Twenty-three years after Oliver Stone laid bare the excesses and everyday corruptions of the Eighties with "Wall Street", he is doing it again with a film that is as much a stand-alone film as it is a sequel. Michael Douglas is back as the slimy Gordon Gecko, whose catchphrase "Greed is good" inspired a generation of bankers. With his release from jail, he has aged and may have even turned over a new leaf.
Gecko has released a book "Is Greed Good" and has taken young banker Jake (Shia LaBeouf) under his wing. Jake is getting married to Gecko's estranged daughter Winnie (Carey Mulligan). Together they avenge themselves against Bretton James (Josh Brolin) who may have brought about both Gecko's imprisonment and the collapse of Jake's bank.
Like most of Oliver Stone's historical films, Wall Street: Money Never Sleeps mixes fiction and non-fiction. The insight into the finagling of every businessman in the film highlights the inevitability of the coming economic downturn. When it arrives, the events of late September 2008 are evocatively portrayed with a mix of real and staged footage. These are easily the best parts of the film and act as a good reminder that Stone used to make really powerful films like "JFK". The problem is that, before this sequence and after, you could be forgiven for forgetting.
The performances are mixed. Brolin stands out in a memorably slimy role and Douglas is given at least one good speech. Frank Langella is good but his world-weary managing director is a step down from his fantastic performance as Nixon in "Frost/ Nixon". LaBeouf and Mulligan are rather bland as a couple in over their heads.

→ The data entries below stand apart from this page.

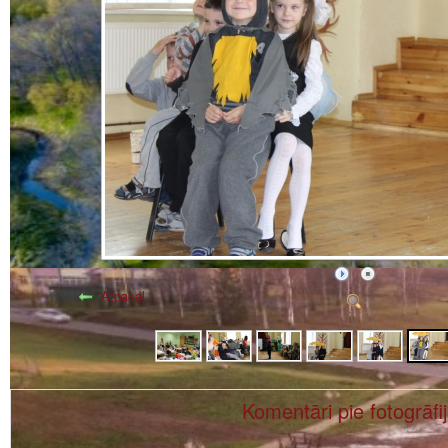
Atpakaļ
Komentāri pie fotogrāfi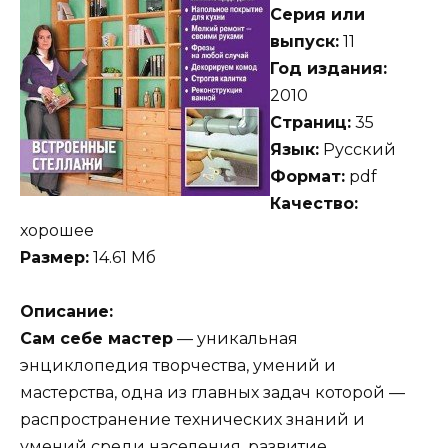
Серия или
выпуск:
11
Год издания:
2010
Страниц:
35
Язык:
Русский
Формат:
pdf
Качество:
хорошее
Размер:
14.61 Мб
Описание:
Сам себе мастер
— уникальная
энциклопедия творчества, умений и
мастерства, одна из главных задач которой —
распространение технических знаний и
умений среди населения, развитие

The film is oddly lackadaisical, with the good scenes almost alternating with the bad. Watching Wall Street: Money Never Sleeps, you are not quite sure whether Stone is trying to be serious or is playing for laughs. Stone himself cameos, once in a comedy scene and once in a serious scene. The film is at its best when it takes on a pessimistic tone, detailing how these bankers and businessmen might just be bringing about the end of civilisation. However, in many sequences, it takes the cloudy-eyed perspective of the Hollywood Ending, where everything works out nicely and everyone bad gets their comeuppance. Then there's a motorcycle race or a Brian Eno music video thrown in. Stone doesn't seem sure if he wants to make a film that will call for reform or a stylish wallow in the corruption of the American economic system. It seems that Wall Street: Money Never Sleeps just can't take itself seriously. Even the title is silly.
By turns powerful and laughable, Wall Street: Money Never Sleeps is the tame work of a director who used to be one of the most controversial filmmakers in American cinema. You leave the film, not wondering what can be done about this shameful situation, but wondering whether Stone has lost his touch or does he just not care anymore.